Stored data entries:
◇ ◇ ◇
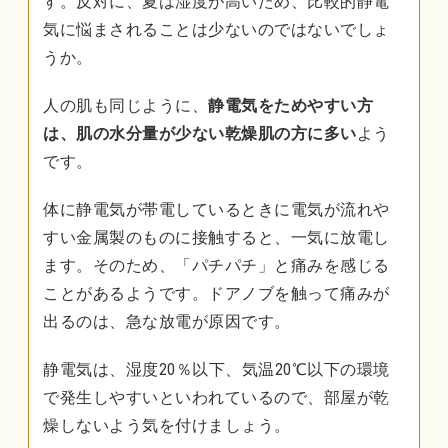
す。反対に、夏は湿度が高いため、比較的静電
気に悩まされることは少ないのではないでしょ
うか。
人の肌も同じように、
静電気をためやすい方
は、肌の水分量が少ない乾燥肌の方に多い
よう
です。
体に静電気が帯電しているときに電気が流れや
すい金属製のものに接触すると、一気に放電し
ます。そのため、「パチパチ」と痛みを感じる
ことがあるようです。ドアノブを触って痛みが
出るのは、急な放電が原因です。
静電気は、湿度20％以下、気温20℃以下の環境
で発生しやすいといわれているので、部屋が乾
燥しないよう気を付けましょう。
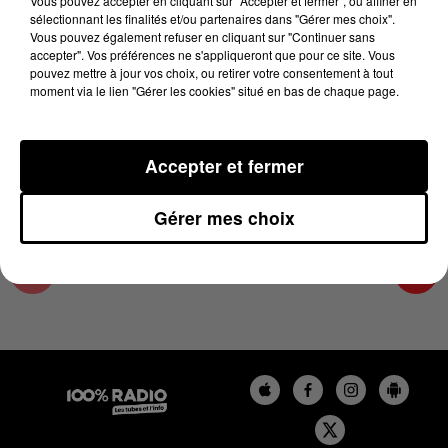
Vous pouvez accepter en cliquant sur "Accepter et fermer", ou affiner en
13 juin 2024 - 1 min 15 sec
sélectionnant les finalités et/ou partenaires dans "Gérer mes choix".
Vous pouvez également refuser en cliquant sur "Continuer sans
L'AGENDA DE L'ARIEGE DU 13/06/2024 À
accepter". Vos préférences ne s'appliqueront que pour ce site. Vous
06H47
pouvez mettre à jour vos choix, ou retirer votre consentement à tout
moment via le lien "Gérer les cookies" situé en bas de chaque page.
L'agenda de l'Ariege
Accepter et fermer
Gérer mes choix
◇ ◇ ◇
In the copy, include every entry above exactly and leave out each picture.

TASK OUTPUT =
す。反対に、夏は湿度が高いため、比較的静電
気に悩まされることは少ないのではないでしょ
うか。
人の肌も同じように、
静電気をためやすい方
は、肌の水分量が少ない乾燥肌の方に多い
よう
です。
体に静電気が帯電しているときに電気が流れや
すい金属製のものに接触すると、一気に放電し
ます。そのため、「パチパチ」と痛みを感じる
ことがあるようです。ドアノブを触って痛みが
出るのは、急な放電が原因です。
静電気は、湿度20％以下、気温20℃以下の環境
で発生しやすいといわれているので、部屋が乾
燥しないよう気を付けましょう。
Vous pouvez accepter en cliquant sur "Accepter et fermer", ou affiner en
13 juin 2024 - 1 min 15 sec
sélectionnant les finalités et/ou partenaires dans "Gérer mes choix".
Vous pouvez également refuser en cliquant sur "Continuer sans
L'AGENDA DE L'ARIEGE DU 13/06/2024 À
accepter". Vos préférences ne s'appliqueront que pour ce site. Vous
06H47
pouvez mettre à jour vos choix, ou retirer votre consentement à tout
moment via le lien "Gérer les cookies" situé en bas de chaque page.
L'agenda de l'Ariege
Accepter et fermer
Gérer mes choix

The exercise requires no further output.